• **Work required**: Note how many lines of the data below hold the word "Each", then give that number with no other text.
[[ Material supplied, beginning ]]
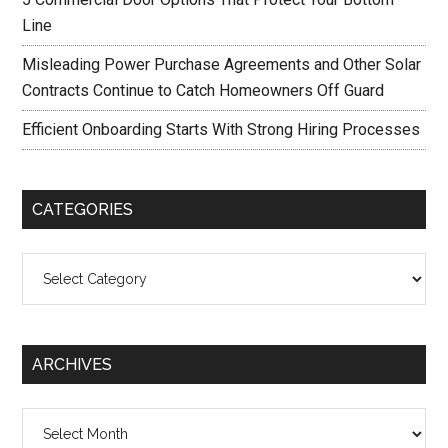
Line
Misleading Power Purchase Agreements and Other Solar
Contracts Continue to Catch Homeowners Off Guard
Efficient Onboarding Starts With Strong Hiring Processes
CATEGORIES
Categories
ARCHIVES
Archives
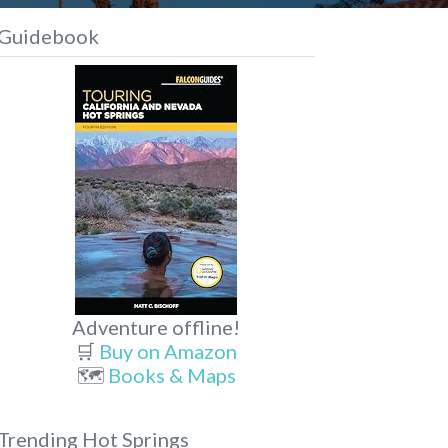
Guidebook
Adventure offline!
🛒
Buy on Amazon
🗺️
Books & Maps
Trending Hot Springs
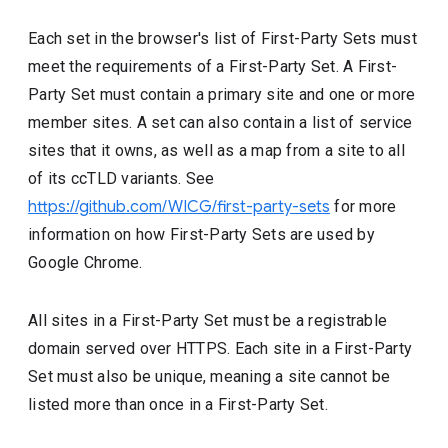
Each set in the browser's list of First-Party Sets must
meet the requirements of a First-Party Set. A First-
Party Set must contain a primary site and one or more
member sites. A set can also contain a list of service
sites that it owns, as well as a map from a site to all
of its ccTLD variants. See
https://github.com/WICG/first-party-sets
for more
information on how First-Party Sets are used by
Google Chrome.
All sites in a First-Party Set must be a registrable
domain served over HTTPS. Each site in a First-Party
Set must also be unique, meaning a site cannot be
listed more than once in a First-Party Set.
[[ Material supplied, end ]]
• **Worked solution**: 2